In the last 20 years the healthcare industry has welcomed a new type of specialist that focuses on the general medical care of hospitalized patients. Since the concept was first introduced in 1996, 75 percent of U.S. hospitals now employ these hospitalists and the field has grown to 50,000 physicians.
And the specialty continues to expand with more physicians becoming post-acute care hospitalists and laborists.
But is hospital care better for it? That’s a question The New England Journal of Medicine explores in two new articles in recognition of the 20th anniversary of the field.
In many instances, hospitalists do add value to improve quality, safety and innovation, writes Robert M. Wachter, M.D., a professor at the University of California, San Francisco School of Medicine, and Lee Goldman, M.D., who works for the College of Physicians and Surgeons, Columbia University, New York, in the first commentary. And they believe that the model is the best way to guarantee hospitals provide high-quality, efficient inpatient care.
The model has led to reductions in length of stay, cost of hospitalization and readmission rates, but there are challenges.

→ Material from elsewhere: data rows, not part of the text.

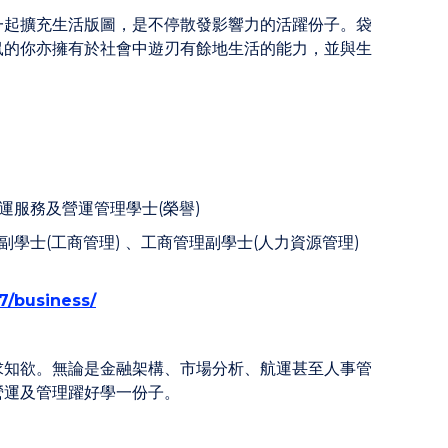
一起擴充生活版圖，是不停散發影響力的活躍份子。袋
鼠的你亦擁有於社會中遊刃有餘地生活的能力，並與生
。
航運服務及營運管理學士(榮譽)
副學士(工商管理) 、工商管理副學士(人力資源管理)
7/business/
求知欲。無論是金融架構、市場分析、航運甚至人事管
營運及管理躍好學一份子。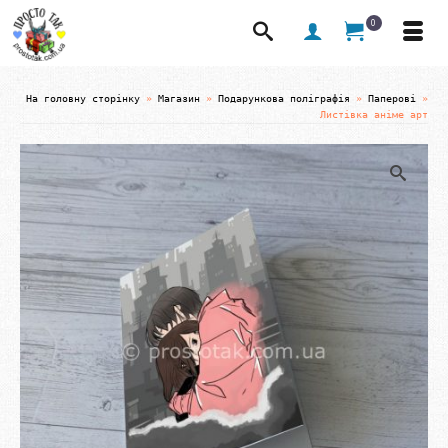
0
На головну сторінку
»
Магазин
»
Подарункова поліграфія
»
Паперові
»
Листівка аніме арт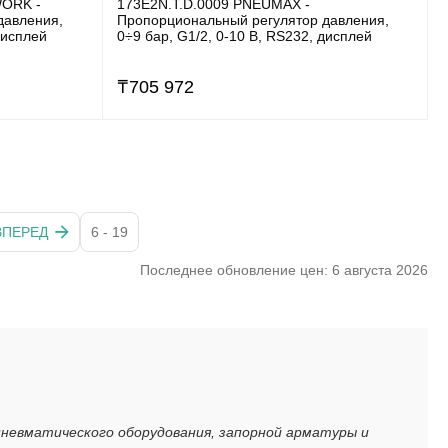
ORK -
173E2N.T.D.0009 PNEUMAX -
давления,
Пропорциональный регулятор давления,
дисплей
0÷9 бар, G1/2, 0-10 В, RS232, дисплей
₸
705 972
ВПЕРЕД
6 - 19
Последнее обновление цен: 6 августа 2026
пневматического оборудования, запорной арматуры и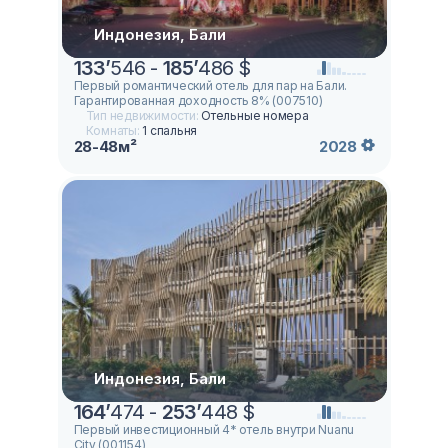
Индонезия, Бали
133
’
546 -
185
’
486 $
Первый романтический отель для пар на Бали.
Гарантированная доходность 8% (007510)
Тип недвижимости:
Отельные номера
Комнаты:
1 спальня
28-48м²
2028
Индонезия, Бали
164
’
474 -
253
’
448 $
Первый инвестиционный 4* отель внутри Nuanu
City (001154)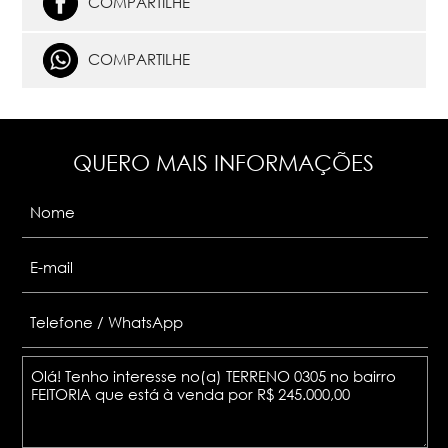
COMPARTILHE
COMPARTILHE
QUERO MAIS INFORMAÇÕES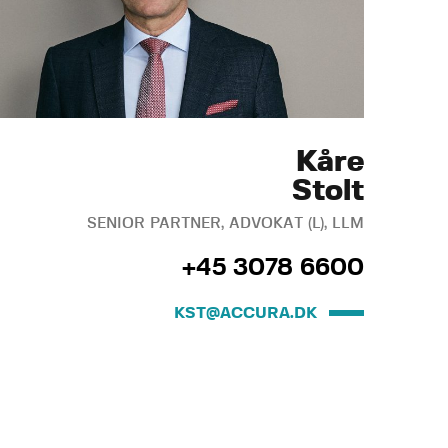
Kåre
Stolt
SENIOR PARTNER, ADVOKAT (L), LLM
+45 3078 6600
KST@ACCURA.DK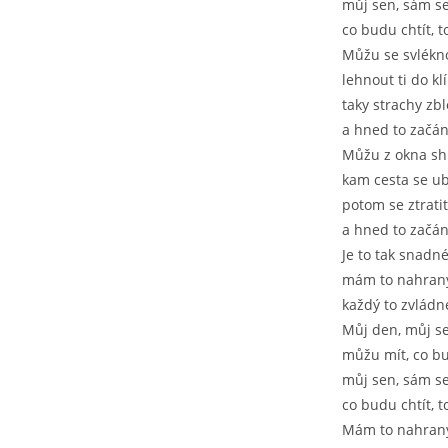
můj sen, sám se
co budu chtít, 
Můžu se svlékn
lehnout ti do kl
taky strachy zb
a hned to začán
Můžu z okna sh
kam cesta se ub
potom se ztratit
a hned to začán
Je to tak snadné
mám to nahran
každý to zvládn
Můj den, můj se
můžu mít, co bu
můj sen, sám se
co budu chtít, 
Mám to nahran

“Although hospitalists have been leaders in developing systems (e.g., handoff protocols and post-discharge phone calls to patients) to mitigate harm from discontinuity, it remains the model’s Achilles’ heel,” they write.
The lack of care coordination between hospitalists and primary care physicians during admission and discharge is a big concern, agrees Richard Gunderman, M.D., Ph.D., of the Indiana University School of Medicine, Indianapolis, in the second piece.
“Gaps between community physicians and hospitalists may result in failures to follow-up on test results and treatment recommendations,“ he said.
Furthermore, it’s unclear what the model’s impact is on overall health status, total costs, and the well-being of patients and physicians, according to Gunderman.